La cotation associée à la MCI implique le respect des différents libellés de l’article 3 “Pansements lourds et complexes nécessitant des conditions d’asepsie rigoureuses”. Il faut alors, en plus de la prescription médicale, respecter les notions de surface, de profondeur.
Il n’est donc pas possible d’appliquer la MCI dans les cas suivants :
→ ablation de plus de 14 fils car cela ne fait pas partie de l’article 3 du titre XVI ;
→ pansement d’escarre sacrée en stade d’épidermisation, parce que la plaie est en phase de cicatrisation ;
→ pansement d’ulcère veineux (5 x 10 cm) parce que la plaie a une surface inférieure à 60 cm2.
→ Si un patient est pris en charge dans le cadre de la démarche de soins infirmiers (DSI) et nécessite un pansement qui ne correspond pas à un pansement lourd et complexe, ce pansement sera intégré dans les AIS. Il ne peut pas être facturé en sus.
→ Chez un patient diabétique insulino-traité, le cumul des pansements lourds et complexes est possible par groupe d’actes, ce qui permet de les coter à taux plein.
Que faire en cas d’ordonnance imprécise sur la situation d’une plaie ?
Le premier conseil, donné d’ailleurs par l’Assurance maladie (p.45), est de demander des précisions au médecin, car l’exactitude de la cotation est aussi liée à la précision de l’ordonnance du prescripteur.

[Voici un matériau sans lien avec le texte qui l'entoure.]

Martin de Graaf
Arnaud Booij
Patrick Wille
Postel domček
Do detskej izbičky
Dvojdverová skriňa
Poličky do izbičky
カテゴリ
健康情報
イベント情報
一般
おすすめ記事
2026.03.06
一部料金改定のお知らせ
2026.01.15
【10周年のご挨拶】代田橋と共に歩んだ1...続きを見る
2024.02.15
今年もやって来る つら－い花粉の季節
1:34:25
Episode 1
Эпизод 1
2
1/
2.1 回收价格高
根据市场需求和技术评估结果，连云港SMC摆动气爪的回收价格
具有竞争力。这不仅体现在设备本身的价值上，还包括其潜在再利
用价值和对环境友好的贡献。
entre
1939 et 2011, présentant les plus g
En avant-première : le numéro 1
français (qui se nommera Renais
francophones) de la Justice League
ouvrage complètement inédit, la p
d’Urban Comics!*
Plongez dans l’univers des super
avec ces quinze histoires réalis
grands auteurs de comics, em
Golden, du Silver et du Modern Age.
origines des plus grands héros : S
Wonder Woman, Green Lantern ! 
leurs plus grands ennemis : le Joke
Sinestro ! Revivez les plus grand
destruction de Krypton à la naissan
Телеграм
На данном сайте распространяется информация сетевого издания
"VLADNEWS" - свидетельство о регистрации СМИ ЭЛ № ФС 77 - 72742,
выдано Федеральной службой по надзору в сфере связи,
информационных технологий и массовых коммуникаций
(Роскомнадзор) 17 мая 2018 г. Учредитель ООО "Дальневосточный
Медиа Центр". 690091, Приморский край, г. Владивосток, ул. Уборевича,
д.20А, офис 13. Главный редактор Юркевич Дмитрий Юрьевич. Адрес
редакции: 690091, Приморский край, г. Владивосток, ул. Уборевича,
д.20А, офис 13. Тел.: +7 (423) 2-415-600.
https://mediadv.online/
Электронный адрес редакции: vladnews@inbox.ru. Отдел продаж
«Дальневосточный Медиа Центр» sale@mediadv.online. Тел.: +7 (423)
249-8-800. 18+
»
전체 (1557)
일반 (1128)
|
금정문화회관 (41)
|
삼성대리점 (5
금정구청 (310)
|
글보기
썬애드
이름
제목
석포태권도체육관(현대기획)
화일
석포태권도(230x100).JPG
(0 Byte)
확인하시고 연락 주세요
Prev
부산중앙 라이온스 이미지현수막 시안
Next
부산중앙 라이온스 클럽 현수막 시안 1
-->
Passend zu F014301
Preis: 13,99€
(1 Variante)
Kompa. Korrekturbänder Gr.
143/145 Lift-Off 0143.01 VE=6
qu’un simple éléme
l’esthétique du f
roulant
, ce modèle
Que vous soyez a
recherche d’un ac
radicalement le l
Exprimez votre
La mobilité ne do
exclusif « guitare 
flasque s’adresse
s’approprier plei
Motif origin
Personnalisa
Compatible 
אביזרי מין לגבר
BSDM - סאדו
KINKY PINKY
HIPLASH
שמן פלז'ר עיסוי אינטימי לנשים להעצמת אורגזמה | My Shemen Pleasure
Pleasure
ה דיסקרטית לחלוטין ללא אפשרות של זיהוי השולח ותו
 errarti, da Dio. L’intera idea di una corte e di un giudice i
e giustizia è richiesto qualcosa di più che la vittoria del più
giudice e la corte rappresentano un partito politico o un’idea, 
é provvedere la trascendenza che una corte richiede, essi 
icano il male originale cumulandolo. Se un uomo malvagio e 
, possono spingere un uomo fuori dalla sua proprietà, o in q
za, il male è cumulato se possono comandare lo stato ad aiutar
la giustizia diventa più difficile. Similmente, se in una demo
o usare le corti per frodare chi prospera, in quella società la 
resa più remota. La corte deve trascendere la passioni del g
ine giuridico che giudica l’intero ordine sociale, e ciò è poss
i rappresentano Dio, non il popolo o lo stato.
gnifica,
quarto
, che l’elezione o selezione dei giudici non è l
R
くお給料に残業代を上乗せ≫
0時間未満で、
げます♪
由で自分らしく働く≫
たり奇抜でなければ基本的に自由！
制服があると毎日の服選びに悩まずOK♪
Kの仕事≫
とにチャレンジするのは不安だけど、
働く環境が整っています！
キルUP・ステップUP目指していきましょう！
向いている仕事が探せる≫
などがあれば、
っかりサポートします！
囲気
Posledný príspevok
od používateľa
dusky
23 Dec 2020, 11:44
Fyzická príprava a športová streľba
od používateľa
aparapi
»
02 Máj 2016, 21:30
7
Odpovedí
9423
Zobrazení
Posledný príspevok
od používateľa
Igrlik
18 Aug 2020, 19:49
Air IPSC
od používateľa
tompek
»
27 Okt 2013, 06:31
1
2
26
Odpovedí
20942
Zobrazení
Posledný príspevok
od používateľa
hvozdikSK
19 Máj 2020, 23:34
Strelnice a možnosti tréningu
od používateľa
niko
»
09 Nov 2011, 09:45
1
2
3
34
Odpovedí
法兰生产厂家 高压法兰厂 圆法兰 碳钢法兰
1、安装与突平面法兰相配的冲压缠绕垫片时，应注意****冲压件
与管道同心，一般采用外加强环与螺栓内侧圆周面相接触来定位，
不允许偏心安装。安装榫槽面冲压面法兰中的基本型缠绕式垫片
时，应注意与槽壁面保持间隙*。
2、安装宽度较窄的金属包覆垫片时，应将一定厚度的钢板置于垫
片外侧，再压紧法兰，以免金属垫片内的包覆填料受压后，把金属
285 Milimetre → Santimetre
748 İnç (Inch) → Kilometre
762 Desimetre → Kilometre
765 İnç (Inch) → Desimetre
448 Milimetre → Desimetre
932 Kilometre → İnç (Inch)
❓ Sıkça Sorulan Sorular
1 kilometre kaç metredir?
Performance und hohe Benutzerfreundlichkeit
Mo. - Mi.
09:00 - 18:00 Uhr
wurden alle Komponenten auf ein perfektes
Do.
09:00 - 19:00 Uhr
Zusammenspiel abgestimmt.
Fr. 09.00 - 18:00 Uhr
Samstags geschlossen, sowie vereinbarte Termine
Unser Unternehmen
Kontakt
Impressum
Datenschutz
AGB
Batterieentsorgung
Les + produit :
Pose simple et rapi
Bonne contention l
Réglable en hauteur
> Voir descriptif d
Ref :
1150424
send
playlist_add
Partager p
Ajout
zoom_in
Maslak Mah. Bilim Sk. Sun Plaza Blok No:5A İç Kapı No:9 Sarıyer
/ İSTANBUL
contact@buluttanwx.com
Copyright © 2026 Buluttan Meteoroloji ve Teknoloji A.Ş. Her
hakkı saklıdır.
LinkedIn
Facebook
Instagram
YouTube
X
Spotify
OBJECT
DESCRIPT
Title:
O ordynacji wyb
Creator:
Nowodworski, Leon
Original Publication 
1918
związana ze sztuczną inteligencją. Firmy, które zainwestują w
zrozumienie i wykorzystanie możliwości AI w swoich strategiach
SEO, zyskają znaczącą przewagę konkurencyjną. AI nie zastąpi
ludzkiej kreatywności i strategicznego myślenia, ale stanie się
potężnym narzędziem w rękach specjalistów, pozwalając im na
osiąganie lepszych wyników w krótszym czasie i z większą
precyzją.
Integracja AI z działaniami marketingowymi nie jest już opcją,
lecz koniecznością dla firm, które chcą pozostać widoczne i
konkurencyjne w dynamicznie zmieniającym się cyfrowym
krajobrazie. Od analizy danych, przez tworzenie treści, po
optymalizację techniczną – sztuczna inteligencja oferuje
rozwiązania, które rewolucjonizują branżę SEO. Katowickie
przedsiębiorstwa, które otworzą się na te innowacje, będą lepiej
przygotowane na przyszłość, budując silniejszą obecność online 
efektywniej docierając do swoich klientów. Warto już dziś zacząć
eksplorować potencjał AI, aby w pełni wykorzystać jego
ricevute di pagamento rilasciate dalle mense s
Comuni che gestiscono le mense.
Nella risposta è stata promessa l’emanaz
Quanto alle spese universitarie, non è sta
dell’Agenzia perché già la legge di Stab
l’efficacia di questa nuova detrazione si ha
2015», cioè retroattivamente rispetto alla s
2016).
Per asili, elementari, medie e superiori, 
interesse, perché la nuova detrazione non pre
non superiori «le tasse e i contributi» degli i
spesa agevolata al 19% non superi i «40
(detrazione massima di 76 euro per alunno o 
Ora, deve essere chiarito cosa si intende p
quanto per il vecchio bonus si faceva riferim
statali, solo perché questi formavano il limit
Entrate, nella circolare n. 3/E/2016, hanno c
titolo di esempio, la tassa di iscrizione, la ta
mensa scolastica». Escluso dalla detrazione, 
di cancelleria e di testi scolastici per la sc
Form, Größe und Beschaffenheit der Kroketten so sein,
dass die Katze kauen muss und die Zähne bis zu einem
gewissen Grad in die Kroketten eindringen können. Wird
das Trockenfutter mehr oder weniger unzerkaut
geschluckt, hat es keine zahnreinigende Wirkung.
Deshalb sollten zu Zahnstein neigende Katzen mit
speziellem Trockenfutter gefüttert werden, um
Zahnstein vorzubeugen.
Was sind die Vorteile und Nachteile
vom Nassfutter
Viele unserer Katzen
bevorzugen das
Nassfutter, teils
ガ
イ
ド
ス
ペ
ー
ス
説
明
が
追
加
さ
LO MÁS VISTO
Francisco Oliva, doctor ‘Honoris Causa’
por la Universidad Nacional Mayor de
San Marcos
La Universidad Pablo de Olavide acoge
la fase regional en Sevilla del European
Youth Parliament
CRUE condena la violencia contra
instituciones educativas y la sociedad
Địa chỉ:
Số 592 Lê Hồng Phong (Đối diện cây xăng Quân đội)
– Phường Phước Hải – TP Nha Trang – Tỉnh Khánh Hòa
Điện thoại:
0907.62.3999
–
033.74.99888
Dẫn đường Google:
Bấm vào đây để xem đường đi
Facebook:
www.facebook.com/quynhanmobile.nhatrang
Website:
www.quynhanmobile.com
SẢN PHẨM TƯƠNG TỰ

Pascal Serantoni-Vasseur, Idel, expert judiciaire, suggère quant à lui que, « lorsqu’une ordonnance médicale ne précise pas correctement la situation de la plaie, une annotation de l’infirmière est possible en bas du document ». La rigueur est de mise, souligne-t-il : « Cette annotation doit être inscrite en dessous de la signature du médecin et être précédée de la mention “Note infirmière”. Il ne s’agit en aucun cas de corriger la prescription mais plutôt d’apporter des informations complémentaires à destination de l’administratif de l’Assurance maladie afin de justifier sa cotation : dimensions de la plaie, calcul de surface, description de la plaie, associée à une traçabilité dans le dossier de soins infirmiers avec la possibilité d’y joindre également une photographie de la plaie. » Mais attention, ce conseil ne manque pas de surprendre d’autres spécialistes de la cotation ou du droit que nous avons interrogées, l’une d’elles pointant les risques qui pourraient être liés à un ajout sur l’ordonnance même, comme une éventuelle poursuite pour faux. Et de prôner la prudence, en délivrant plutôt son message à l’Assurance maladie sur une note séparée et jointe à l’ordonnance du médecin. En tout cas, il peut être utile, pour justifier sa cotation, de noter et de conserver ses calculs, par exemple par une photo ou en notant le nombre d’agrafes à retirer (AMI 4 possible pour l’ablation de plus de dix agrafes).
« Sur la base d’une séance habituelle pour un pansement d’une demi-heure, un supplément forfaitaire AMI 4 peut être accordé par demi-heure supplémentaire au-delà de la première demi-heure avec un maximum de trois fois une demi-heure. » Cette cotation spécifique a été instaurée, pour les caisses concernées, spécialement après les attentats du 13 novembre 2015 en région parisienne, pour les pansements lourds et complexes dans des conditions d’asepsie rigoureuse. Au passage, dans cette définition que nous a pourtant confirmée l’Assurance maladie au niveau national, apparaît une notion de temps étonnante puisque, soulignons-le, aucun acte en AMI dans la NGAP n’est assimilé à une notion de temps, les pansements dépendant d’une question de surface. Cette cotation, en tout cas, s’applique à des « situations inhabituelles qui nécessitent plus de soins », précise l’Assurance maladie.